Please print out this page and mark your answers on paper.

These questions pertain to your use of alcoholic beverages during the past year. Mark your answers and follow the scoring instructions below.

In the questions, a "drink" is equal to 10 oz. (300 ml) of beer, 4 oz. (120 ml) of wine, or 1.25 oz. (37.5 ml) of 80-proof liquor.

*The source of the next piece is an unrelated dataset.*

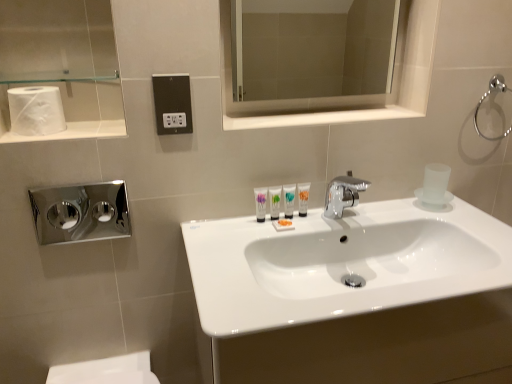 At what (x,y) coordinates should I click in order to perform the action: click on free space between white glossy tube at center, arranged as the second toiletry when viewed from the right, and polished chrome faucet at center. Please return your answer as a coordinate pair (x, y). This screenshot has width=512, height=384. Looking at the image, I should click on (302, 223). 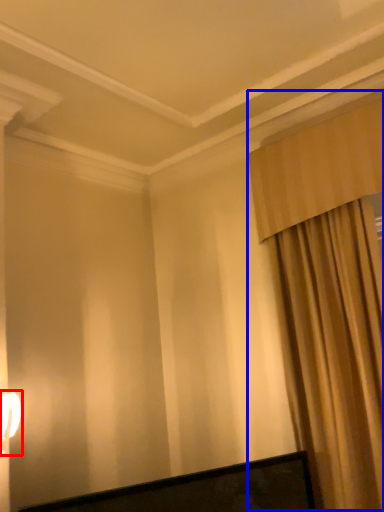 Question: Which object appears closest to the camera in this image, table lamp (highlighted by a red box) or curtain (highlighted by a blue box)?

Choices:
 (A) table lamp
 (B) curtain

Answer: (A) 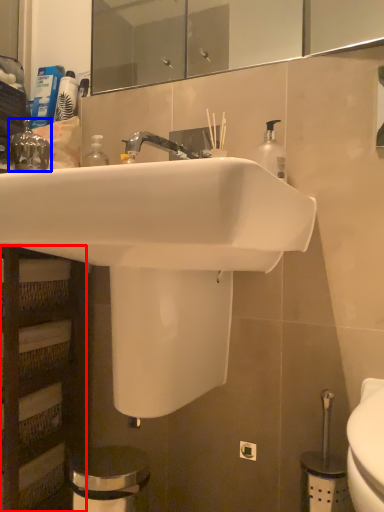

1. How often do you have a drink containing alcohol?
◯  Never (0)
◯  Monthly or less (1)
◯  2 to 4 times a month (2)
◯  2 to 3 times a week (3)
◯  4 or more times a week (4)
2. How many drinks containing alcohol do you have on a typical day when you are drinking?
◯  None(0)
◯  1 or 2 (1)
◯  3 or 4 (2)
◯  5 or 6 (3)
◯  7 to 9 (4)
◯  10 or more (5)
3. How often do you have six or more drinks on one occasion?
◯  Never (0)
◯  Less than monthly (1)
◯  Monthly (2)
◯  Weekly (3)
◯  Daily or almost daily (4)
4. How often during the last year have you found that you were unable to stop drinking once you had started?
◯  Never (0)
◯  Less than monthly (1)
◯  Monthly (2)
◯  Weekly (3)
◯  Daily or almost daily (4)
5. How often during the last year have you failed to do what was normally expected from you because of drinking?
◯  Never (0)
◯  Less than monthly (1)
◯  Monthly (2)
◯  Weekly (3)
◯  Daily or almost daily (4)
6. How often during the last year have you needed a first drink in the morning to get yourself going after a heavy drinking session?
◯  Never (0)
◯  Less than monthly (1)
◯  Monthly (2)
◯  Weekly (3)
◯  Daily or almost daily (4)
7. How often during the last year have you had a feeling of guilt or remorse after drinking?
◯  Never (0)
◯  Less than monthly (1)
◯  Monthly (2)
◯  Weekly (3)
◯  Daily or almost daily (4)
8. How often during the last year have you been unable to remember what happened the night before because you had been drinking?
◯  Never (0)
◯  Less than monthly (1)
◯  Monthly (2)
◯  Weekly (3)
◯  Daily or almost daily (4)
9. Have you or someone else been injured as the result of your drinking?
◯  Never (0)
◯  Less than monthly (1)
◯  Monthly (2)
◯  Weekly (3)
◯  Daily or almost daily (4)
10. Has a relative, friend, or a doctor or other health worker been concerned about your drinking or suggested you cut down?
◯  Never (0)
◯  Less than monthly (1)
◯  Monthly (2)
◯  Weekly (3)
◯  Daily or almost daily (4)

Scoring and interpretation

Determine your score by adding up the scores for all 10 questions (a score follows each answer in parentheses). A total score of 8 or more indicates that a harmful level of alcohol consumption is likely and that you should seek help.

About this instrument

This self-assessment tool is the Alcohol Use Disorders Identification Test (AUDIT), developed by the World Health Organization and tested in a worldwide trial.

This tool should only be used as a guide to help you assess your alcohol use.